Monday, June 20, 2016

Pre-deep aspect of deep learning

When you play with deep learning, you need data. In most examples, it’s prepared for you (e.g. mnist or cifer-10). For example, in tensorflow tutorial:

for i in range(1000):
  batch_xs, batch_ys = mnist.train.next_batch(100), feed_dict={x: batch_xs, y_: batch_ys})

“mnist.train.next_batch(100)”!! This is great. But how to do this on your own? That’s the issue I call “pre-deep”. It’s ironic when you realize spending more time on preprocessing part when you actually want to enjoy deep learning on your data. It shouldn’t be like that. My philosophy is, most of time should be spent on “deep” part: Find the best model architectures and parameters. Preprocessing should be quick and easy.

I summarize my thought on the issue here. This is kind of brainstorming to determine what kind of library I want. If developers of deep learning libraries see this, please consider to include that features. That’s the part most users wonder when they actually try on their own data. Perhaps it’s better to separate the preprocessing library from the framework so that users can also use with other deep learning frameworks.

Let’s use image classification. Let x a python instance that hides everything (i.e. I want to do “x.train.next_batch(100)” like tensorflow example). The library has the following functions.

User Input: We need to fix input data format to initialize x to feed our dataset.

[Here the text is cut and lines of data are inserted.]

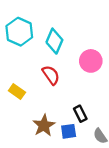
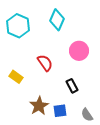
cyan diamond: (54, 41) -> (57, 20), moved
black rectangle: (80, 114) -> (72, 86), moved

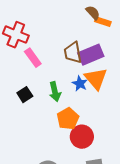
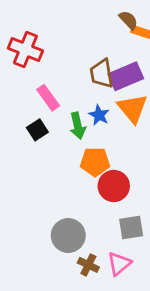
pink rectangle: (33, 58) -> (48, 98), moved
blue star: (80, 84) -> (99, 115), moved
orange pentagon: (68, 119) -> (95, 162), turned 30

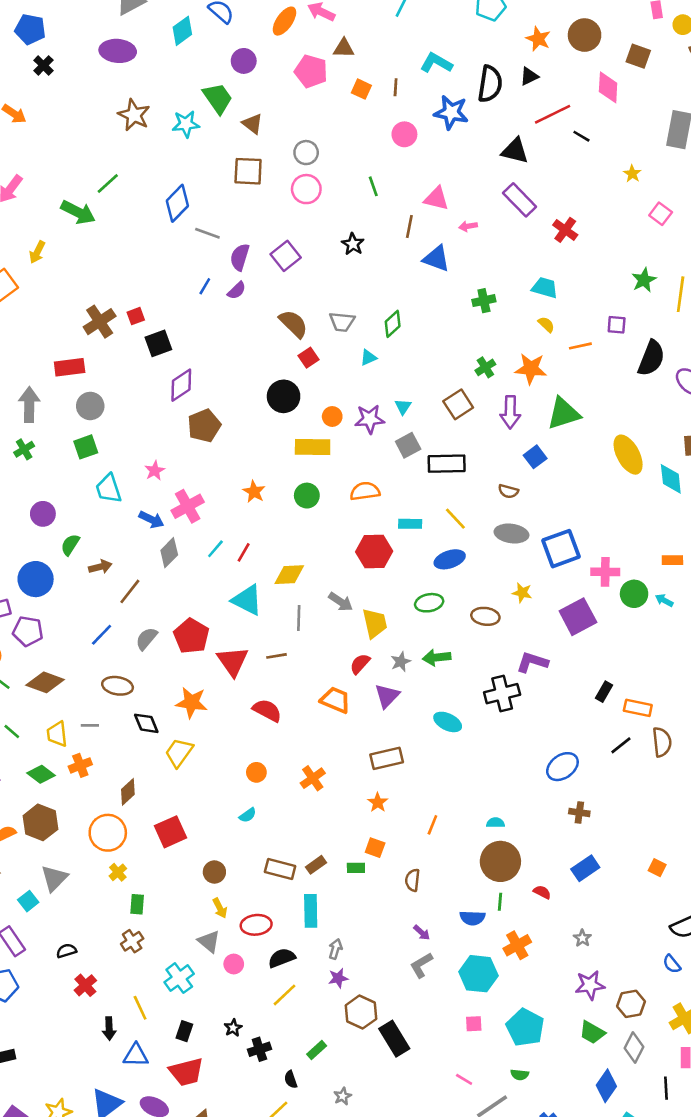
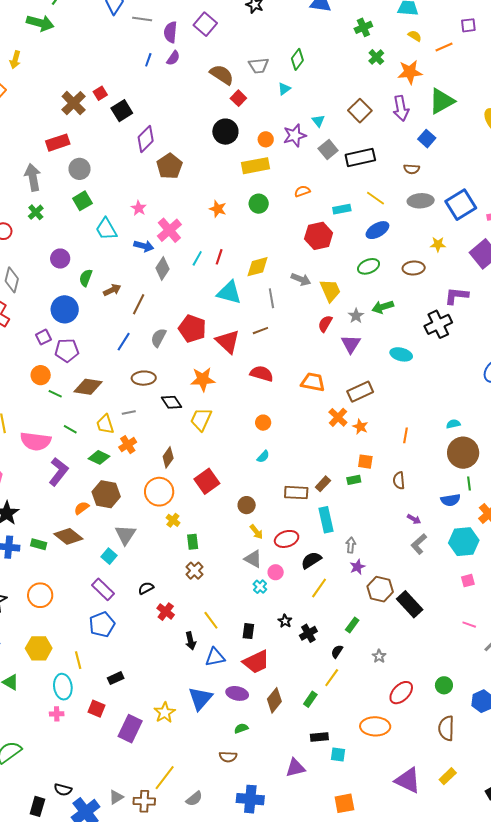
green cross: (485, 367) -> (376, 57), moved
orange semicircle: (365, 491) -> (302, 191), size x0.7
orange trapezoid: (335, 700) -> (313, 382), moved
orange cross: (313, 778) -> (338, 417), moved
cyan cross: (179, 978) -> (260, 587), moved, size x0.6
black semicircle: (291, 1079) -> (337, 651), turned 64

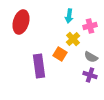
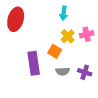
pink cross: (90, 26) -> (87, 34), moved
gray semicircle: (91, 57) -> (63, 71), moved, turned -32

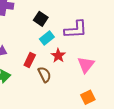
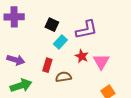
red star: (58, 56) -> (82, 56), moved
brown semicircle: (44, 75) -> (63, 77), turned -63

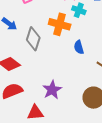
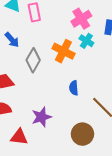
blue semicircle: (79, 47) -> (74, 88), moved

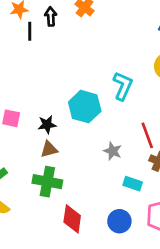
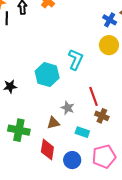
black star: (47, 125) -> (10, 86), moved
brown triangle: (49, 149) -> (53, 123), moved
red diamond: (72, 219) -> (47, 149), moved

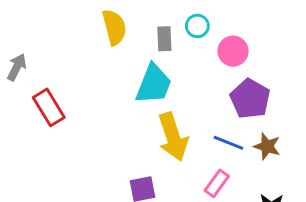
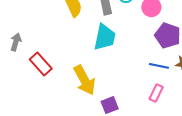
yellow arrow: (173, 137) -> (85, 80), moved

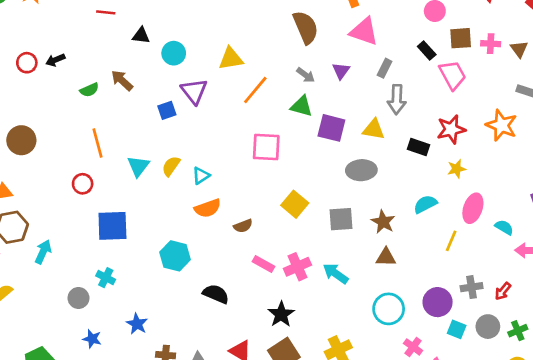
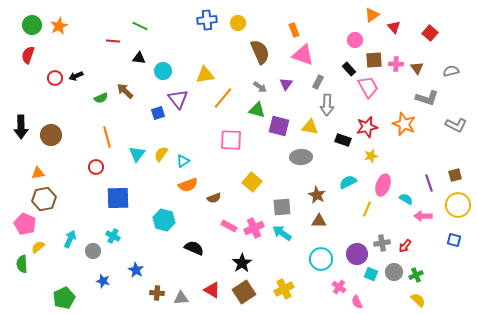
gray square: (341, 219) -> (282, 207), moved
cyan arrow: (43, 252) -> (70, 239), moved

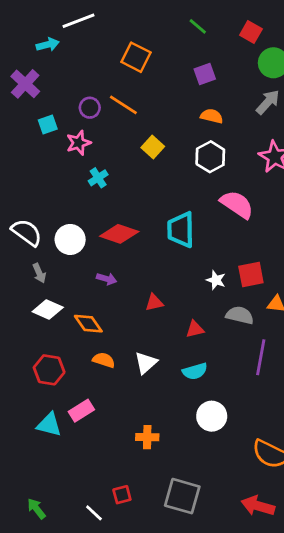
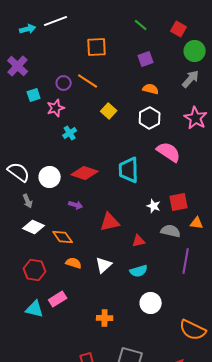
cyan arrow: (48, 45) -> (28, 29), moved
orange square: (136, 57) -> (97, 47), turned -30
red triangle: (154, 303) -> (110, 222), size x1.5

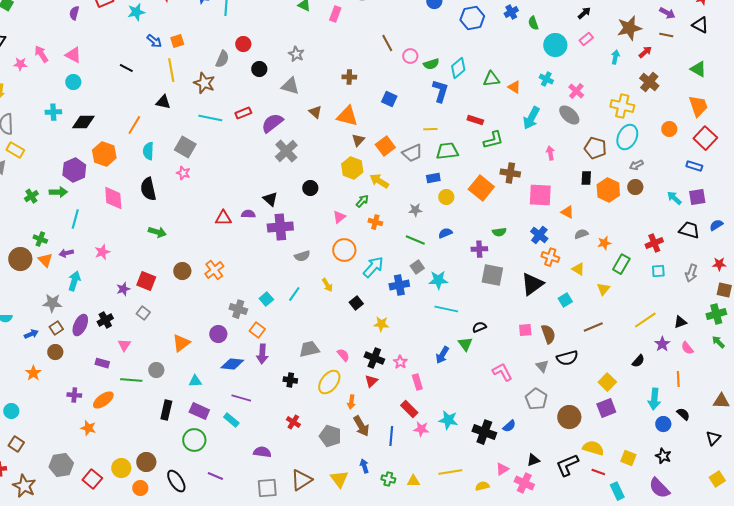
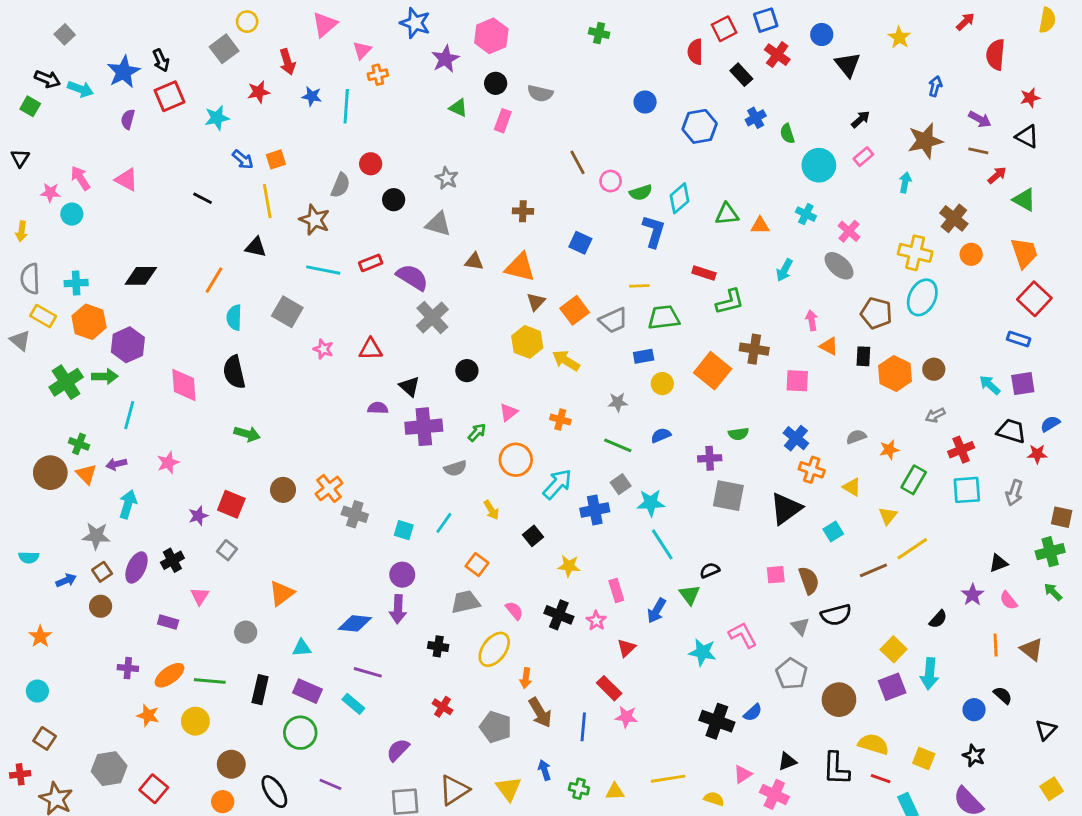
red arrow: (645, 52) -> (997, 175), moved
cyan circle: (73, 82) -> (72, 214), moved
orange triangle: (514, 87) -> (760, 226), turned -32
cyan cross: (53, 112) -> (76, 283), moved
brown triangle: (315, 112) -> (474, 261), turned -32
cyan arrow: (531, 118) -> (784, 270), size x0.7
purple semicircle: (272, 123) -> (412, 277), turned 70
orange circle: (669, 129) -> (971, 254), moved
orange hexagon: (104, 154) -> (89, 322), moved
gray arrow: (636, 165) -> (935, 415), moved
pink star: (183, 173) -> (323, 349), moved
pink square: (540, 195) -> (797, 381), size x0.7
green cross: (31, 196) -> (66, 382), size x1.6
green arrow: (362, 201) -> (477, 432), moved
orange triangle: (567, 212) -> (829, 346), moved
red triangle: (223, 218) -> (371, 349), moved
red star: (719, 264) -> (1037, 454), moved
cyan square: (658, 271) -> (967, 490), size x1.5
cyan square: (266, 299) -> (404, 530), turned -32
gray cross: (238, 309) -> (355, 514), moved
cyan line: (446, 309) -> (662, 544), turned 45
yellow line: (645, 320) -> (912, 549), moved
orange square: (257, 330) -> (477, 565), moved
purple circle: (218, 334) -> (402, 575), moved
orange star: (33, 373) -> (40, 636), moved
green line: (131, 380) -> (210, 681), moved
red triangle: (371, 381) -> (626, 648), moved
pink rectangle: (417, 382) -> (616, 590), moved
cyan arrow: (654, 399) -> (929, 674), moved
brown triangle: (721, 401) -> (1031, 649), moved, turned 36
cyan star: (448, 420) -> (703, 652), moved
purple semicircle: (262, 452) -> (398, 750), turned -54
black L-shape: (567, 465) -> (836, 769), turned -65
yellow circle: (121, 468) -> (195, 721), moved
yellow semicircle: (482, 486) -> (714, 799), turned 32

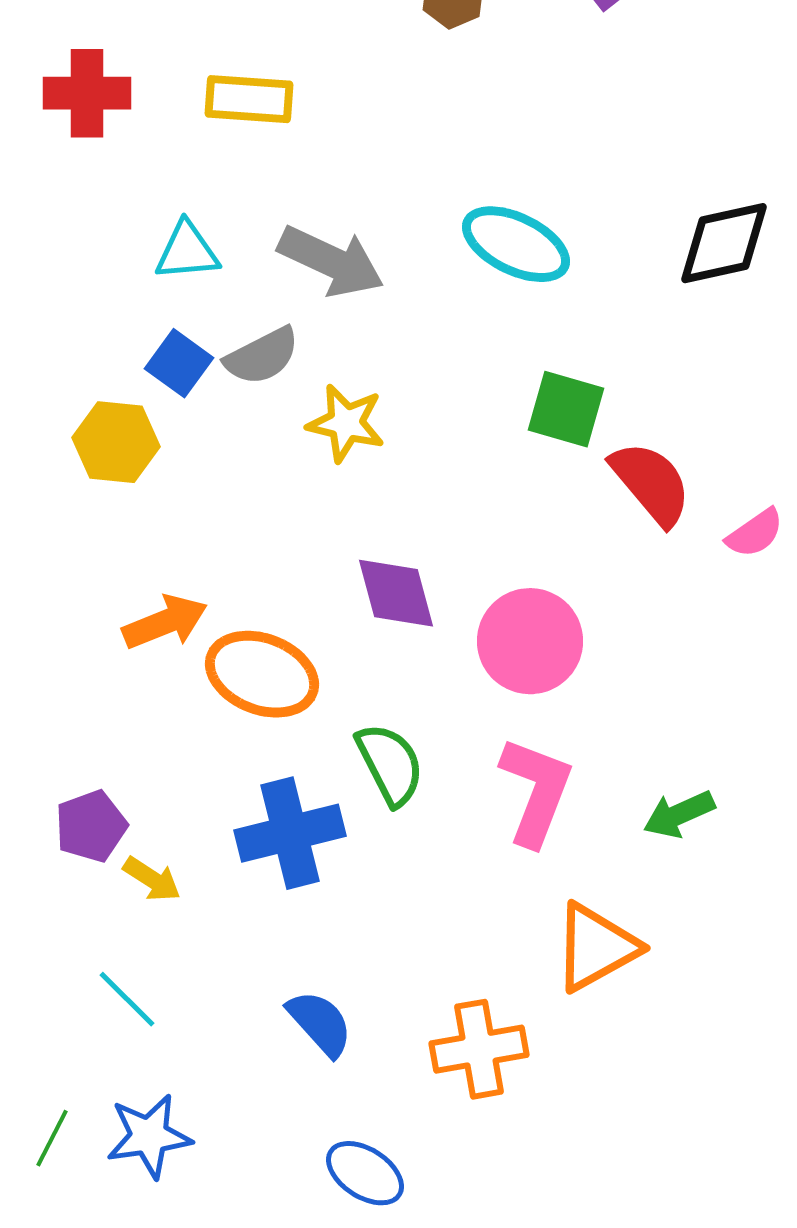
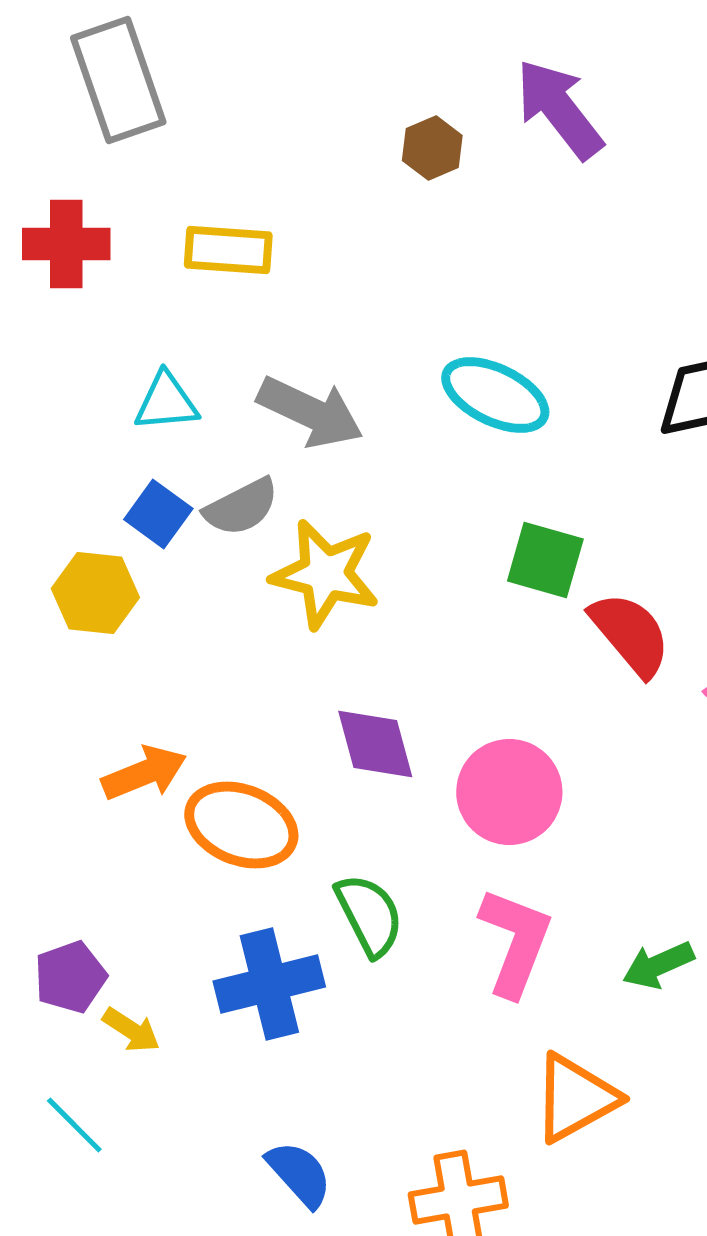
yellow star: (346, 423) -> (325, 574), size x1.4
cyan line: (127, 999) -> (74, 1125), moved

I can think two ways:

 1: Text file with path and class. i.e. each text line is
[path/to/image.jpeg], [label]
 2: Directory by classes. The directory will look like:
 What users can tune:

  • Network Input Size: fixed like 224*224, flexible but with maximum length, or only fix aspect ratio. 
  • Mean Image Subtraction: Precompute mean in advance and subtract or not. 
  • Dataset Split: Split dataset into train, validate, and test. Sometimes the data is already divided by the provider. In that case,  user can specify the setting when inputting the data.
  • Shuffle Dataset: After each epoch, the order of data should be shuffled. 
  • Data Augmentation: User can designate augmentations (flip, rotate, noise, etc) on either live or preprocessed. Looks like Keras has a similar feature.
  • In Memory or Not: Real large dataset does not fit on memory. It should have an option to use online loading. 
  • Image Storing Methods: I know storing raw image files on disk is not so efficient. Some people use lmdb or hdf5 format. So the library should be able to use them internally.  
  • Feature Extraction: Sometimes we only need features from middle layers such as after conv5_3 in VGG or before softmax in GoogleNet. The library should have a function to precompute the features. 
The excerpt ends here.